The thing I am trying to do, is to $group documents into different groups,
and in the meantime, get some other fields of each document.
For example, group by “location” (after $unwind so that each group key is
scalar instead of array). And then I want to also get the “color” of each
document.
{
_id: ObjectId("5f3dd02a1b4d50831f1334d2")
location: "SEA"
color: 'red'
}
{
_id: ObjectId("5f3dd02a1b4d50831f1336c6")
location: "SEA"
color: 'black'
}
{
_id: ObjectId("5f3dd02a1b4d50831f133413")
location: "WA"
color: 'red'
}
The example result will be as follows:
{ "group_id" : "SEA",
"other_related_fields" : [
{ "_id" : ObjectId("5f3dd02a1b4d50831f1334d2"), "color" : "red" },
{ "_id" : ObjectId("5f3dd02a1b4d50831f1336c6"), "color" : "black" },
]
},
{ "group_id" : "WA",
"other_related_fields" : [
{ "_id" : ObjectId("5f3dd02a1b4d50831f133413"), "color" : "red" },
]
}
The query I used is as follows:
db.pen.aggregate([
{ "$unwind" : { "path" : "$location", "preserveNullAndEmptyArrays" : true } },
{ "$group" : { "_id" : { "_1" : "$location" } } },
{ "$lookup":
{ "from" : "pen",
"let" : { "v1" : "$_id._1" },
"pipeline" : [
{ "$match" : { "$expr" : { "$eq" : [ "$$v1", "$location" ] } } },
{ "$project" : { "color" : 1 } },
{ "$limit" : 2 }
],
"as" : "other_field"
}
},
{$project: { "_id": 0, "group_id": "$_id._1", "other_field": "$other_field" }}
])
What it does is to do the group-by first, which generates a separate
document for each group.

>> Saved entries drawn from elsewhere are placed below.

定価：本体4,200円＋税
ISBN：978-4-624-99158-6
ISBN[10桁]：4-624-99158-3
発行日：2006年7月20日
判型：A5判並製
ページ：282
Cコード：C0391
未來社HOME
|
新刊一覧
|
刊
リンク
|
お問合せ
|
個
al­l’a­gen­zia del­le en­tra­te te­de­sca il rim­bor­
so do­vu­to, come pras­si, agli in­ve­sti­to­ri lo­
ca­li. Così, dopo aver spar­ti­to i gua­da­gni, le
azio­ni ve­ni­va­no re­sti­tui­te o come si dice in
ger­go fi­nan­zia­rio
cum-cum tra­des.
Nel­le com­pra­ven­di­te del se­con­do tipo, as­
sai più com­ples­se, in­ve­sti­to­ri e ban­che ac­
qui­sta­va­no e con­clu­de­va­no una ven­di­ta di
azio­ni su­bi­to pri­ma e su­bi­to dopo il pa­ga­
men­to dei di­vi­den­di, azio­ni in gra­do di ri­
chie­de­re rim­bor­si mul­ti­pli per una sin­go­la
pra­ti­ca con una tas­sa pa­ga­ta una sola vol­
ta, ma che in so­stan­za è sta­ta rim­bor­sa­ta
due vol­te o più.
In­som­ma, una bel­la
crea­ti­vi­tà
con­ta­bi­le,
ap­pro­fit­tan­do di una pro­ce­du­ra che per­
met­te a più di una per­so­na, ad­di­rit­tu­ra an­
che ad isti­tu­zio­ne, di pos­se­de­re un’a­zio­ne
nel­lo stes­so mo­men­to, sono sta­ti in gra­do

And then do a $lookup on the same collection as
to join with those temporary group-by documents by matching the group_id.
To match the group_id, I have to use the $expr.

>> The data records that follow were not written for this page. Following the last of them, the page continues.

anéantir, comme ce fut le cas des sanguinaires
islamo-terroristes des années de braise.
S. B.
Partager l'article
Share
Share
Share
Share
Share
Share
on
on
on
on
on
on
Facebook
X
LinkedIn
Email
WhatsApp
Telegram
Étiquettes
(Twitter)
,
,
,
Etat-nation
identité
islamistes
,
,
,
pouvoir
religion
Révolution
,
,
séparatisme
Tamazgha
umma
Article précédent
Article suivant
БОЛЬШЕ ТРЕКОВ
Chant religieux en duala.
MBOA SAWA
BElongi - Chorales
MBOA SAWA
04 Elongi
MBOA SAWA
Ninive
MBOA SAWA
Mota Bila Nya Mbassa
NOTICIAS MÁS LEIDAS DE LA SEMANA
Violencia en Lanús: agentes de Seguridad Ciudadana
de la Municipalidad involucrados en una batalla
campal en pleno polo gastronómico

This works perfectly for specific data set. For example, if the value of
“location” is scalar-only. However, the performance degraded heavily when
things get more complicated.
- If the value of “location” is array instead of scalar, there are 2 potential
solutions:
- 1.1) One way is to use the $expr + $in to find documents which have
“location” containing the value of the group_id. This solution turns
out to be very bad in performance. It might be related to the fact
that $expr + $in is not using index in $lookup pipeline.

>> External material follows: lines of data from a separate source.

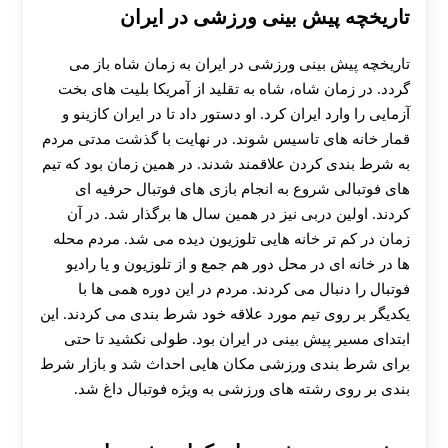
تاریخچه پیش بینی ورزشی در ایران
تاریخچه پیش بینی ورزشی در ایران به زمان شاه باز می
گردد. در زمان شاه، شاه به تقلید از آمریکا بلیت های بخت
آزمایی را وارد ایران کرد. او دستور داد تا در ایران کازینو و
قمار خانه های تاسیس شوند. در نهایت با گذشت مدتی مردم
به شرط بندی کردن علاقمند شدند. در همین زمان بود که تیم
های فوتبالی شروع به انجام بازی های فوتبال حرفیه ای
کردند. اولین دربی نیز در همین سال ها برگذار شد. در آن
زمان در کم تر خانه هایی تلوزیون دیده می شد. مردم محله
ها در خانه ای در محل دور هم جمع و از تلوزیون و یا رادیو
فوتبال را دنبال می کردند. مردم در این دوره همی ها با
یکدیگر بر روی تیم مورد علاقه خود شرط بندی می کردند. این
ابتدای مسیر پیش بینی در ایران بود. طولی نکشید تا حتی
برای شرط بندی ورزشی مکان هایی احداث شد و بازار شرط
بندی بر روی رشته های ورزشی به ویژه فوتبال داغ شد.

And according to this document
(https://docs.mongodb.com/manual/core/index-multikey/#expr) $expr
does not support multikey indexes.
Following is the query:
Query 2
db.pen.aggregate([
{ "$unwind" : { "path" : "$location", "preserveNullAndEmptyArrays" : true } },
{ "$group" : { "_id" : { "_1" : "$location" } } },
{ "$lookup":
{ "from" : "pen",
"let" : { "v1" : "$_id._1" },
"pipeline" : [
{ "$match" : { "$expr" : { "$in" : [ "$$v1", "$location" ] } } },
{ "$project" : { "color" : 1 } }
],
"as" : "other_field"
}
},
{$project: { "_id": 0, "group_id": "$_id._1", "other_field": "$other_field" }}
])
-
1.2) Another way is to $unwind the “location” in the $lookup, and use the
$expr + $eq which works simiarly to the scalar type. (Query 3)However, this brings the problem that I cannot sort and limit the
results based on the ‘other_field’. This is because after $unwind,
the array field will be split into serveral individual documents.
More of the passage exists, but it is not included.